Sunday, April 5, 2009

A present from Internet Hell

As promised, a present. Compared to the opening of the last post, I have an uplifting attitude story. (I would have rewritten the last post but I had a character ready to run someone over in a crosswalk and they were waiting for me).

I stopped on the way back from What’s Next land to use the rest room in Internet Hell and got lost for a week.

“Internet Explorer cannot find the website...”

Nothing makes a morning wilt faster than those six words on your screen when you have job boards to search, and “what are the contents of a high school science lab” to google for your next chapter. You sip your coffee and try again, thinking it didn’t hear you the first time. The message pops back up. It is very similar to the feeling you get when you turn the key in your car and hear a couple of feeble clicks before the battery dies. You know you’re not going anywhere.

Most satellite providers have an abundance of numbers for people in internet crisis to call and at the other end, in Bombay I believe, is an insufferably polite person who speaks to you as though someone is looking at them with a clipboard. But polite as they are, if you’re a C- in the technology department like I am, everything you say to explain your problem with the internet makes it sound like it just won't come when you call it.

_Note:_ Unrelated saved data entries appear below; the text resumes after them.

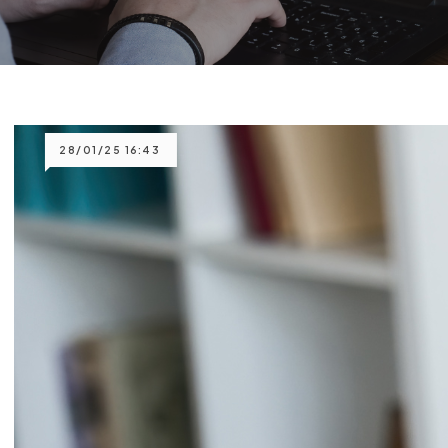
28/01/25 16:43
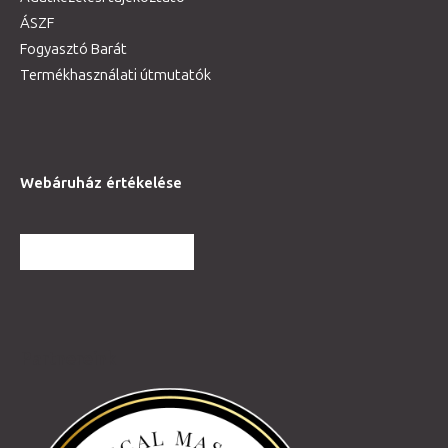
ÁSZF
Fogyasztó Barát
Termékhasználati útmutatók
Webáruház értékelése
TOVÁBBI VÉLEMÉNYEK
Partnereink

You start with “Hi, my internet isn’t working” and the Bombay person asks you a beginner question like the name on your account and you answer that with confidence and ask if he knows why the internet isn’t working. He says “I would be very delighted to help you solve this problem today Missus Bone-ee-fant and I am sorry for your trouble,” and you say “Oh, it’s not your fault,” and you’re thinking this is going kind of well so that when he asks something about your modem you ask him what does it probably look like and where does he think it might probably be in your house? He pauses because he thinks you’re talking to yourself and then he realizes you’re really asking him so he tells you it may be a little box in the garage. So out you go in your pajamas and soon you say, “I found the fuse box, is it probably near that?” and this actually seems okay because you’re talking to an internet wizard who is so much smarter than you are right now, he probably has magic powers and can see right into your garage all the way from India to help you out.

Sooner or later he says, “If I may trouble you to stay on the line for a very short period, I will research this matter,” and you say “Sure, that’s okay,” and while he goes across the room in Bombay to get “Internet for Dummies” so he can speak your language, you find a CD that you thought you lost between the seats in your car and also your glasses on the floor in the back which means you won’t have to call all the restaurants you’ve been in for two weeks. By the time he’s back, you’re playing your CD and wearing your glasses and feeling kind of happy again and then he breaks up with you and tells you he can’t do for you what a “tech visit,” will.

Your spirits sink because you know from experience that whoever shows up won’t be a Bombay type but a swaggering, gum chewing, eye contact avoiding, insolent type who behaves as though someone called them in on their day off. And you know you won’t even see the tech for a week or more because in ThisEconomy everyone’s cutting back and fewer techs are taking on the same number of calls.

You don’t tell your Bombay person you wish he would try again - you’re only internet-stoopit, not stoopit-stoopit – but you want to say, “Oh, don’t go.”

Our tech turned out to be a cartoon compared to the surly type of yesterEconomy. Our tech seemed grateful to see us and delighted to show us where our problem originated and what we could do about it, and how we could prevent it in the future. He didn’t check his watch or blink too hard when he was asked a question, he even made an internet-joke or two. He gave me a thumbs-up and a wink when I asked how it was going, and was nice to the dog when she got in the way.

We’re zipping along again, not that I have any idea why, because my internet lesson went the way of my ninth grade Early American History, but I can google again. All is well. Until I see those six little words appear on my screen again, all is well. To those of you who have asked me if I’m “done with the blog,” I’m not.

And Jordan, the answer to your question is: There’s no such thing. There’s only one. And it might change it’s furniture around but once it moves in, it never leaves. Do not be fooled by imitations. More on that later.